I am writing a small molecular dynamics engine in Julia to teach myself the language and I noticed that 67% of the time spent running the following Ewald summation function (to calculate coulomb energy of an infinite crystal lattice in reciprocal space) is spent in garbage collection. Besides algorithmic improvements (neighbor lists, etc.), which can certainly be made here, what can I do to make it faster in terms of Julia tricks / good practices? Also, is there realistically any benefit from type annotations in code like here? I want my code to be as fast as possible of course, that’s why I like Julia.

For your information, the Topology type is a struct with some integers, floats, and arrays describing the molecular system. I also asked this question on Code Review on Stack Overflow, link here: performance - Ewald summation in Julia - Code Review Stack Exchange

Thank you! BTW I’m loving Julia so far. So clean and fast (mostly).

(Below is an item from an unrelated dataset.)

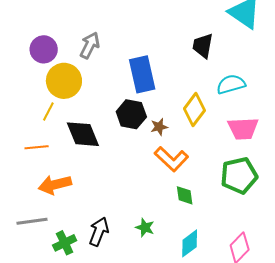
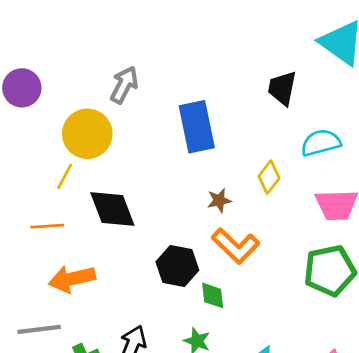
purple circle: (44, 49) -> (22, 88), moved
yellow diamond: (194, 110) -> (269, 177), size x0.7
black hexagon: (131, 114) -> (177, 266), moved
green diamond: (185, 195) -> (213, 295), moved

function getEwaldEnergy(top::Topology, xyz::Array{Float64})::Float64
    # cubic box only for now
    tolerance::Float64 = 1.0e-24
    tryUntil::Int64 = 4  # 5 box sizes gets it to five decimal places
    L::Float64 = top.box[1]
    rc::Float64 = L / 2.0

    α::Float64 = 3.5 / (top.box[1] / 2)
    σ::Float64 = 1 / (sqrt(2) * α)

    λ::Float64 = 1.0
    ns::Array{Int64} = getCombinations(-tryUntil, tryUntil, 3)

    # self-energy corrections
    selfEnergy::Float64 = 0.0
    for i::Int64 in 1:top.nAtoms
        selfEnergy += (1 / (sqrt(2 * pi) * σ)) * (top.charges[i] * top.charges[i])
    end

    # short-range energy
    shortRangeEnergy::Float64 = 0.0
    shortRangeEnergyBefore::Float64 = 0.0
    for l::Int64 in 1:size(ns)[1]
        shortRangeEnergyBefore = shortRangeEnergy
        for i in 1:top.nAtoms
            for j::Int64 in 1:top.nAtoms
                ci::Float64 = top.charges[i]
                cj::Float64 = top.charges[j]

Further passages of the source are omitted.